Entries provided:
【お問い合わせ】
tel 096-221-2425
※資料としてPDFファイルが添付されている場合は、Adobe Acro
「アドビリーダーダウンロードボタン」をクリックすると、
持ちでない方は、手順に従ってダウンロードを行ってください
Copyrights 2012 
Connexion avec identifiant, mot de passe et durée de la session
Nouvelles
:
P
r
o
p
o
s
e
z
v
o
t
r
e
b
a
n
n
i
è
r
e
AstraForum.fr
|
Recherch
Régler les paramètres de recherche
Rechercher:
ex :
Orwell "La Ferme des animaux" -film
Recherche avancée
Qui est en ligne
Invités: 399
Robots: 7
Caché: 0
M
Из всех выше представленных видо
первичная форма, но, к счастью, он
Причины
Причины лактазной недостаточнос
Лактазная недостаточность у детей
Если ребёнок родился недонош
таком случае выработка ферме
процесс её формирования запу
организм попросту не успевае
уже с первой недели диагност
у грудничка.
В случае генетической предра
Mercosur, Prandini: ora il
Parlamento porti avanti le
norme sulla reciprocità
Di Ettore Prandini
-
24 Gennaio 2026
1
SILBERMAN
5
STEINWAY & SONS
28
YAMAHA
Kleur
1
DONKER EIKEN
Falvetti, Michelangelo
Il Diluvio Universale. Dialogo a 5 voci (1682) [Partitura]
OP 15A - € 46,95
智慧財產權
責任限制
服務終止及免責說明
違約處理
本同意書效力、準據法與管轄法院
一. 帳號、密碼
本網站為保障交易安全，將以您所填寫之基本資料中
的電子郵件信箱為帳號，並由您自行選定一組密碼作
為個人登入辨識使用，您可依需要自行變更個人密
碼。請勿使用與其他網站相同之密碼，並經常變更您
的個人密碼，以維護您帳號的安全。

...

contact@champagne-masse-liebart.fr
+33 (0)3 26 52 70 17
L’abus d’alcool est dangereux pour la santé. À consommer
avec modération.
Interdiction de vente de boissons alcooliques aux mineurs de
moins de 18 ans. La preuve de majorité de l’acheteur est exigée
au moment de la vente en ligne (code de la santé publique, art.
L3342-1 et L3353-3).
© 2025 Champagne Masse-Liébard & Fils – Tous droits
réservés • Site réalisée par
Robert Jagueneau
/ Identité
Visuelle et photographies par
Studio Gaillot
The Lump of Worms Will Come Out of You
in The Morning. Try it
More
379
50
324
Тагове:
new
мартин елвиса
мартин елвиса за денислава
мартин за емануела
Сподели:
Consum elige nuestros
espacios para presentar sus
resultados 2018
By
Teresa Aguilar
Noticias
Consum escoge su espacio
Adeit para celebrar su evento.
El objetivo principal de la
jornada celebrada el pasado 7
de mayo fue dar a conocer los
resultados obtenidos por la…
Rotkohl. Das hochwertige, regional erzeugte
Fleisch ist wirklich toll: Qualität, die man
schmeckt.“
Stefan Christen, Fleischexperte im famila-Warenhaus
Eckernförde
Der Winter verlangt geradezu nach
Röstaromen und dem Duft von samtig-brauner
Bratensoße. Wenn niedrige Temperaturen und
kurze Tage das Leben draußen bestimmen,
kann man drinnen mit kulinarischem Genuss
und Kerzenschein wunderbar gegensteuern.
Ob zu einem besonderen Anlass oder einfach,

Exercise directions: Go through the listing above and copy each line where the string "vente" appears.

Finished task:
Interdiction de vente de boissons alcooliques aux mineurs de
au moment de la vente en ligne (code de la santé publique, art.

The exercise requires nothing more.